Another recent development in crime prevention strategies has been the increasing awareness of the role of citizens. On the one hand, citizens have empiric knowledge and experience of their environment that frequently does not make it to the statistical data of criminal incidence. On the other hand, effective initiatives for crime prevention are those where citizens are heard, empowered, and perceive that their participation matters. Furthermore, these kinds of initiatives integrate aspects that are not in the domain of the police – such as culture and access to education – and tackle the root of security problems, such as socio-economic inequalities.
To improve security in cities an interdisciplinary and multileveled approach is necessary.
The BSFS project
With the above-mentioned elements in mind, the city of Piraeus aims to introduce new approaches on the participatory model of crime prevention and mitigating of perceived insecurity. Collaboration of the urban authority with citizens and urban security stakeholders will be fostered via social and spatial interventions as well as novel technological tools that will be implemented in the frame of the Be Secure – Feel Secure project.
|Port of Piraeus.|
Image source: greeceinvestorguide.com
Piraeus is one of the highest populated cities in Greece, and also the largest and busiest port in the country. The main urban threats are small scale crimes that negatively impact the everyday life of the inhabitants: robberies, pickpocketing, smuggling, etc. Moreover, citizens perceive that urban insecurity is among the main problems of the city.

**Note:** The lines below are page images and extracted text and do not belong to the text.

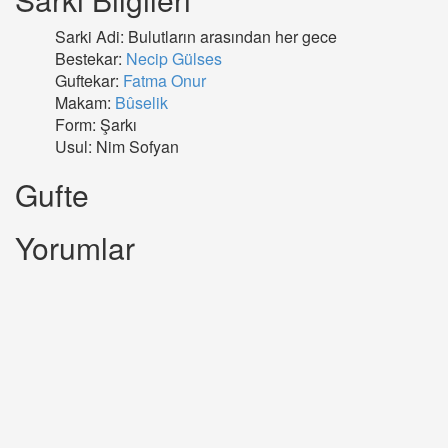
Sarki Adi: Bulutların arasından her gece
Bestekar:
Necip Gülses
Guftekar:
Fatma Onur
Makam:
Bûselik
Form: Şarkı
Usul: Nim Sofyan
Gufte
Yorumlar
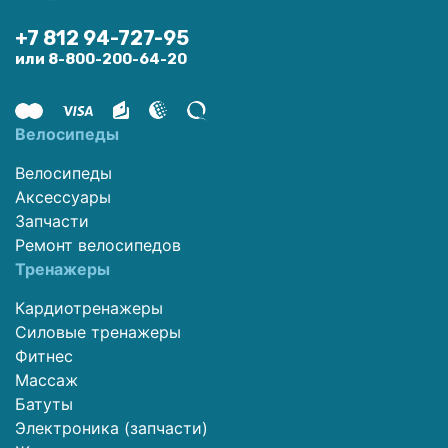
+7 812 94-727-95
или 8-800-200-64-20
Велосипеды
Велосипеды
Аксессуары
Запчасти
Ремонт велосипедов
Тренажеры
Кардиотренажеры
Силовые тренажеры
Фитнес
Массаж
Батуты
Электроника (запчасти)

The playing field presents several challenges, such as:
Low level of social cohesion;
High population density (Piraeus is among the most densely populated cities in Europe);
Degradation of the built environment;
Weak inter-operability among key stakeholders.
…where to begin?
As previously stated, solving security problems requires more than only police-action. As a basis, a strong strategic partnership of local stakeholders and decision-makers. Local actors that otherwise would not interact need to come together and share their perspectives. One of the first milestones of this project has been the establishment of the Local Council for Crime Prevention (LCCP) by the Piraeus Municipal Council in April 2020.
The main objective of the LCCP is the enhancement of social cohesion and solidarity in the Municipality of Piraeus as well as the development of a wide network of stakeholders in order to prevent crime at the local level and enhance citizens’ feeling of security. The LCCP participates actively to the social actions in the context of the BSFS Program.
However, one of the more pressing challenges is citizen participation. To effectively improve insecurity, contact with citizens is key. A common assessment from city dwellers is that public policy lacks concrete action. So, how can the project engage citizens?
For this purpose, the BSFS has launched meetings and training sessions with key institutional and social stakeholders. Actions focused on awareness and training for students and local shop owners have taken place, as well as the implementation of a Victim Support Unit. The project has launched surveys to better understand the perception of citizens regarding insecurity and crime. A question arises: will it be enough?
Jane Jacobs, William H. White, Kevin Lynch and other experts on urban analysis have expressed that the city has to be understood through the experience of the people. When it comes to security, citizens must be able to express their concerns and be heard. These kinds of interactions can be more easily promoted at a city level.
As we can see, the understanding on how to prevent crime has evolved, needing a wide array of stakeholders to collaborate and take action. Facing this challenge, cities are at the forefront to achieve concrete changes that improve quality of life.
In the months to come, we will continue exploring the ways in which this project develops.